··· SOURCE MATERIAL ···

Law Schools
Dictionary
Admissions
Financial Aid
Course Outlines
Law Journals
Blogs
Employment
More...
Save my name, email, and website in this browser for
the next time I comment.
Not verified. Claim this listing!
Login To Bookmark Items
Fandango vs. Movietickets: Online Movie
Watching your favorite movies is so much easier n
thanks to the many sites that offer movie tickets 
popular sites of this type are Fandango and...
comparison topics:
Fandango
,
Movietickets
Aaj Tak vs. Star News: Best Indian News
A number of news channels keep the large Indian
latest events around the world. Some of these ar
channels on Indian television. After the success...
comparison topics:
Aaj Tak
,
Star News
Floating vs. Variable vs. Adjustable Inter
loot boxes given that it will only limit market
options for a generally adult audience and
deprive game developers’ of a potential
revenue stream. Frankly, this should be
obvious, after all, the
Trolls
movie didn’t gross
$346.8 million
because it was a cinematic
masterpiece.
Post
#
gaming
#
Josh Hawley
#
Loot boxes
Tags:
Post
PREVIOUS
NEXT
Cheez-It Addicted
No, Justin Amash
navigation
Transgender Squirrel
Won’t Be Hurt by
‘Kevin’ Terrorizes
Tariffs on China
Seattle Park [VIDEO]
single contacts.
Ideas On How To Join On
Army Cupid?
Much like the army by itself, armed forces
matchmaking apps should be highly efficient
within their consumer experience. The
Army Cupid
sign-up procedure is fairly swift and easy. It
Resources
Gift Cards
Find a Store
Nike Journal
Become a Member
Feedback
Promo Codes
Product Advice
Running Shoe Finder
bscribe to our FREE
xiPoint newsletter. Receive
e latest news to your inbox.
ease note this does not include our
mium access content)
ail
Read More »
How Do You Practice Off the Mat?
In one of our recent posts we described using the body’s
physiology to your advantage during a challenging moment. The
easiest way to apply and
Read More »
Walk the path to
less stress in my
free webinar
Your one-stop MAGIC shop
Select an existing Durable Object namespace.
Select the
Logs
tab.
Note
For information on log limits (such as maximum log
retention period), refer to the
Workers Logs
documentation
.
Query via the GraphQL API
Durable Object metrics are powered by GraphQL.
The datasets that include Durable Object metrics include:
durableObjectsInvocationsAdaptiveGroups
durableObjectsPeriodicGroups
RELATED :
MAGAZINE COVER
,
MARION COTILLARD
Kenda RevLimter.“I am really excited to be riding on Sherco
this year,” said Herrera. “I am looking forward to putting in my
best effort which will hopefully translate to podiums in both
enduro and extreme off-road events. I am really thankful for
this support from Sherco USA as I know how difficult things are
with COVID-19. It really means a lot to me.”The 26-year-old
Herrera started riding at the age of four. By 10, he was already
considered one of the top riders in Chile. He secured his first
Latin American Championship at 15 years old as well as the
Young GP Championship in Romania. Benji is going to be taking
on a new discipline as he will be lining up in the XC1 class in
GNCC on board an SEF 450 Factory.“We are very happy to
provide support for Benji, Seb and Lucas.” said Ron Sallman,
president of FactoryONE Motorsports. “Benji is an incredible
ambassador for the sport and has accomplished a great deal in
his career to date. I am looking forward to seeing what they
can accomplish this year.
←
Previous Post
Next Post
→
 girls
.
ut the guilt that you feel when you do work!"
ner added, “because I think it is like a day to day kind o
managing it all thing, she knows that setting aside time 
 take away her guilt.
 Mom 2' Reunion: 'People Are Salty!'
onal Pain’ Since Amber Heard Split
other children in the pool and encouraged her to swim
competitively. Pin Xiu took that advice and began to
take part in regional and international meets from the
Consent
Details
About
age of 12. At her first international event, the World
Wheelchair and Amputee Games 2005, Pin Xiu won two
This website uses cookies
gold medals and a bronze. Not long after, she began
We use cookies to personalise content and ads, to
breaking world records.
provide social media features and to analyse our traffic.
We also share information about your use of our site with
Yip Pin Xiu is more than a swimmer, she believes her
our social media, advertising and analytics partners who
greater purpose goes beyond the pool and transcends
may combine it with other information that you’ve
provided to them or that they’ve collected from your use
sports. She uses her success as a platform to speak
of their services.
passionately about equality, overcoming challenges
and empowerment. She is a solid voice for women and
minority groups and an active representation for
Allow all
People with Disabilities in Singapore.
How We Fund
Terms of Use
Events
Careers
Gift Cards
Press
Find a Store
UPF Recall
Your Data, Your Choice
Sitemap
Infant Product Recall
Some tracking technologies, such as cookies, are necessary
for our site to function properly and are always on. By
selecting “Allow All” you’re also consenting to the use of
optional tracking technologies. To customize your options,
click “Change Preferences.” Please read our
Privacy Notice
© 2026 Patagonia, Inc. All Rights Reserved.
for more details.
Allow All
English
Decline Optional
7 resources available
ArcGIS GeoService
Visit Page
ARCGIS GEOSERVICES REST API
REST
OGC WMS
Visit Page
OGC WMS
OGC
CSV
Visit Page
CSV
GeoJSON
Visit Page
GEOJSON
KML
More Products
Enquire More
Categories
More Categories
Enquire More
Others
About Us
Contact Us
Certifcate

···

WHAT TO PRODUCE:
An accurate, complete transcription of the records above is needed.

YOUR RESPONSE:
Law Schools
Dictionary
Admissions
Financial Aid
Course Outlines
Law Journals
Blogs
Employment
More...
Save my name, email, and website in this browser for
the next time I comment.
Not verified. Claim this listing!
Login To Bookmark Items
Fandango vs. Movietickets: Online Movie
Watching your favorite movies is so much easier n
thanks to the many sites that offer movie tickets 
popular sites of this type are Fandango and...
comparison topics:
Fandango
,
Movietickets
Aaj Tak vs. Star News: Best Indian News
A number of news channels keep the large Indian
latest events around the world. Some of these ar
channels on Indian television. After the success...
comparison topics:
Aaj Tak
,
Star News
Floating vs. Variable vs. Adjustable Inter
loot boxes given that it will only limit market
options for a generally adult audience and
deprive game developers’ of a potential
revenue stream. Frankly, this should be
obvious, after all, the
Trolls
movie didn’t gross
$346.8 million
because it was a cinematic
masterpiece.
Post
#
gaming
#
Josh Hawley
#
Loot boxes
Tags:
Post
PREVIOUS
NEXT
Cheez-It Addicted
No, Justin Amash
navigation
Transgender Squirrel
Won’t Be Hurt by
‘Kevin’ Terrorizes
Tariffs on China
Seattle Park [VIDEO]
single contacts.
Ideas On How To Join On
Army Cupid?
Much like the army by itself, armed forces
matchmaking apps should be highly efficient
within their consumer experience. The
Army Cupid
sign-up procedure is fairly swift and easy. It
Resources
Gift Cards
Find a Store
Nike Journal
Become a Member
Feedback
Promo Codes
Product Advice
Running Shoe Finder
bscribe to our FREE
xiPoint newsletter. Receive
e latest news to your inbox.
ease note this does not include our
mium access content)
ail
Read More »
How Do You Practice Off the Mat?
In one of our recent posts we described using the body’s
physiology to your advantage during a challenging moment. The
easiest way to apply and
Read More »
Walk the path to
less stress in my
free webinar
Your one-stop MAGIC shop
Select an existing Durable Object namespace.
Select the
Logs
tab.
Note
For information on log limits (such as maximum log
retention period), refer to the
Workers Logs
documentation
.
Query via the GraphQL API
Durable Object metrics are powered by GraphQL.
The datasets that include Durable Object metrics include:
durableObjectsInvocationsAdaptiveGroups
durableObjectsPeriodicGroups
RELATED :
MAGAZINE COVER
,
MARION COTILLARD
Kenda RevLimter.“I am really excited to be riding on Sherco
this year,” said Herrera. “I am looking forward to putting in my
best effort which will hopefully translate to podiums in both
enduro and extreme off-road events. I am really thankful for
this support from Sherco USA as I know how difficult things are
with COVID-19. It really means a lot to me.”The 26-year-old
Herrera started riding at the age of four. By 10, he was already
considered one of the top riders in Chile. He secured his first
Latin American Championship at 15 years old as well as the
Young GP Championship in Romania. Benji is going to be taking
on a new discipline as he will be lining up in the XC1 class in
GNCC on board an SEF 450 Factory.“We are very happy to
provide support for Benji, Seb and Lucas.” said Ron Sallman,
president of FactoryONE Motorsports. “Benji is an incredible
ambassador for the sport and has accomplished a great deal in
his career to date. I am looking forward to seeing what they
can accomplish this year.
←
Previous Post
Next Post
→
 girls
.
ut the guilt that you feel when you do work!"
ner added, “because I think it is like a day to day kind o
managing it all thing, she knows that setting aside time 
 take away her guilt.
 Mom 2' Reunion: 'People Are Salty!'
onal Pain’ Since Amber Heard Split
other children in the pool and encouraged her to swim
competitively. Pin Xiu took that advice and began to
take part in regional and international meets from the
Consent
Details
About
age of 12. At her first international event, the World
Wheelchair and Amputee Games 2005, Pin Xiu won two
This website uses cookies
gold medals and a bronze. Not long after, she began
We use cookies to personalise content and ads, to
breaking world records.
provide social media features and to analyse our traffic.
We also share information about your use of our site with
Yip Pin Xiu is more than a swimmer, she believes her
our social media, advertising and analytics partners who
greater purpose goes beyond the pool and transcends
may combine it with other information that you’ve
provided to them or that they’ve collected from your use
sports. She uses her success as a platform to speak
of their services.
passionately about equality, overcoming challenges
and empowerment. She is a solid voice for women and
minority groups and an active representation for
Allow all
People with Disabilities in Singapore.
How We Fund
Terms of Use
Events
Careers
Gift Cards
Press
Find a Store
UPF Recall
Your Data, Your Choice
Sitemap
Infant Product Recall
Some tracking technologies, such as cookies, are necessary
for our site to function properly and are always on. By
selecting “Allow All” you’re also consenting to the use of
optional tracking technologies. To customize your options,
click “Change Preferences.” Please read our
Privacy Notice
© 2026 Patagonia, Inc. All Rights Reserved.
for more details.
Allow All
English
Decline Optional
7 resources available
ArcGIS GeoService
Visit Page
ARCGIS GEOSERVICES REST API
REST
OGC WMS
Visit Page
OGC WMS
OGC
CSV
Visit Page
CSV
GeoJSON
Visit Page
GEOJSON
KML
More Products
Enquire More
Categories
More Categories
Enquire More
Others
About Us
Contact Us
Certifcate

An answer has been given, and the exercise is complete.